CLEVELAND – For 27 minutes, Daisuke Matsuzaka sat silently in the Boston Red Sox clubhouse and stared into his locker. As his teammates dressed and chatted and even shared a few laughs, his only motions were switching his hands from behind his head to crossing them in front of his chest.
Matsuzaka just had pitched a disappointing 4 2/3 innings as his Boston Red Sox fell into a two-games-to-one hole in the American League championship series with a 4-2 loss to the Cleveland Indians on Monday. Eventually, he got up for some food, a plate of fish and ribs that he ate alone before going back to his locker to stare again, 24 more minutes of brooding silence.
Finally he said a couple of things to a Red Sox translator who turned it into a two-sentence statement, then Matsuzaka went back to searching his locker for answers.

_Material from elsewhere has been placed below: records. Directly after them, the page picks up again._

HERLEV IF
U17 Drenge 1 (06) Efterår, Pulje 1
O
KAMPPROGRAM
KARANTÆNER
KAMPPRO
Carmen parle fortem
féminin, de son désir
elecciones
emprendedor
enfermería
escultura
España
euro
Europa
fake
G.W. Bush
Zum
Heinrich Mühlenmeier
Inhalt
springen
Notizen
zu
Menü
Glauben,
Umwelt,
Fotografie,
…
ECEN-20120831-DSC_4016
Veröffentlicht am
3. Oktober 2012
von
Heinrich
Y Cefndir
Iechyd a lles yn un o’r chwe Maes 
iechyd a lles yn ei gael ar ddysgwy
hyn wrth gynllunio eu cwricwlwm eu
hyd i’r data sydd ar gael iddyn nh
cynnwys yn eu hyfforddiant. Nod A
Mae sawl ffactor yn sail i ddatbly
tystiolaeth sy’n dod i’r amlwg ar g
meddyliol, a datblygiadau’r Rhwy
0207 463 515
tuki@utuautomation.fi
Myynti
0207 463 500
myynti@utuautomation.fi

Half a clubhouse away, sprawled out on a big leather couch was Josh Beckett, the big Texan, sipping Bud Lights and sharing jokes, some of them even clean, with David Ortiz. Cool and collected, the Boston ace watched the early innings of the NLCS, physically just 20 feet away from his teammate but mentally and emotionally a world away.
Different people have different personalities, of course, and it's manager Terry Francona's job to read how each is handling the pressure of October. But to the uninitiated, Matsuzaka looks as shot mentally as he appears spent physically.

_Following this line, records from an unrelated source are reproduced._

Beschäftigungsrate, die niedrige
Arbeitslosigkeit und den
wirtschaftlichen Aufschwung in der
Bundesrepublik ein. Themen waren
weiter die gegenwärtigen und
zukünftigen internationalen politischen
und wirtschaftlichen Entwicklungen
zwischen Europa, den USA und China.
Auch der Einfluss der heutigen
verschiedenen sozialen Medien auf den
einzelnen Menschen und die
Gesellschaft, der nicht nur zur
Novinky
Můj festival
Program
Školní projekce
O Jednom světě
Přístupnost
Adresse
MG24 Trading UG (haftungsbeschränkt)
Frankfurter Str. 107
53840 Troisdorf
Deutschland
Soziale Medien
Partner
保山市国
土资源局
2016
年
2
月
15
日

In that mood, with that look, you wouldn't let Dice-K mow your lawn, let alone try to salvage your season.
Despite that, Francona won't make the sensible move. He won't push Beckett up in the rotation and start him instead of veteran knuckleballer Tim Wakefield in a critical Game 4 of this series on Tuesday.

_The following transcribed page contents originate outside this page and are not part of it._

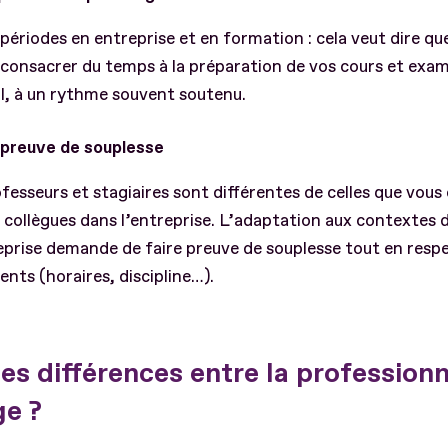
périodes en entreprise et en formation : cela veut dire qu
dra consacrer du temps à la préparation de vos cours et ex
il, à un rythme souvent soutenu.
 preuve de souplesse
ofesseurs et stagiaires sont différentes de celles que vous
s collègues dans l’entreprise. L’adaptation aux contextes 
eprise demande de faire preuve de souplesse tout en resp
nts (horaires, discipline…).
es différences entre la professionn
ge ?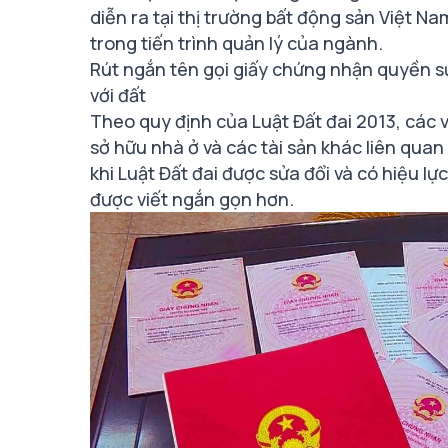
diễn ra tại thị trường bất động sản Việt N
trong tiến trình quản lý của ngành.
Rút ngắn tên gọi giấy chứng nhận quyền sử
với đất
Theo quy định của Luật Đất đai 2013, các
sở hữu nhà ở và các tài sản khác liên qu
khi Luật Đất đai được sửa đổi và có hiệu l
được viết ngắn gọn hơn.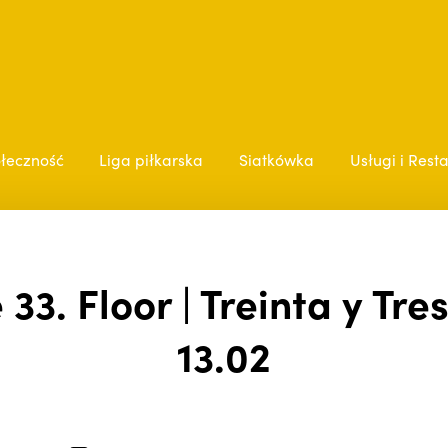
łeczność
Liga piłkarska
Siatkówka
Usługi i Rest
 33. Floor | Treinta y Tre
13.02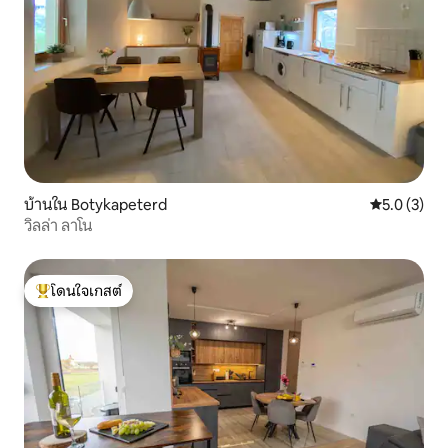
บ้านใน Botykapeterd
คะแนนเฉลี่ย 
5.0 (3)
วิลล่า ลาโน
โดนใจเกสต์
โดนใจเกสต์ที่สุด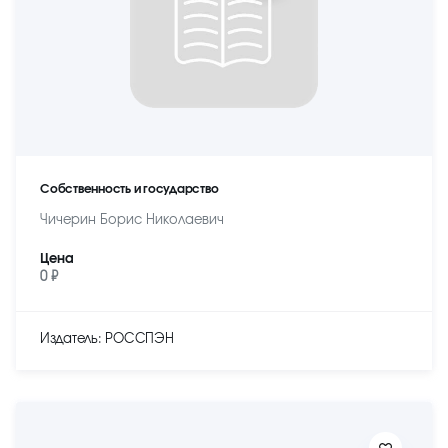
Собственность и государство
Чичерин Борис Николаевич
Цена
0 ₽
Издатель: РОССПЭН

Even as he needs to win three of the next four games, Francona won't set it up so he can hand the ball to his ace twice and his struggling pitcher zero times.
He won't go Beckett, then Wakefield, then Curt Schilling and then Beckett again on full rest if a Game 7 is necessary. It's a move that would put his best and loosest pitchers on the hill while giving Matsuzaka, exhausted and fading, the layoff he appears so desperately to need.
"I think sometimes you can get short-sighted if the need for panic arises, like perceived panic," Francona said. "If you lose a couple games everybody wants you to immediately change what you've set up.
"The reason we set it up like this is because we think it gives us the best chance to win a series. Doing something like that may give you a chance to win a game (or) it may not, but it doesn't set up the rest of the series."
That's if there is a rest of the series. And if so, do you really want the guy staring into his locker standing on the mound for a white-knuckle Game 7?
Cleveland's 4-2 victory was punctuated by another lackluster Dice-K start. He again couldn't get out of the fifth inning, needing 101 pitches to make it that far. He gave up six hits and four runs before leaving Mike Timlin to bail him out of a two-on jam. It was practically a repeat performance of his ALDS effort.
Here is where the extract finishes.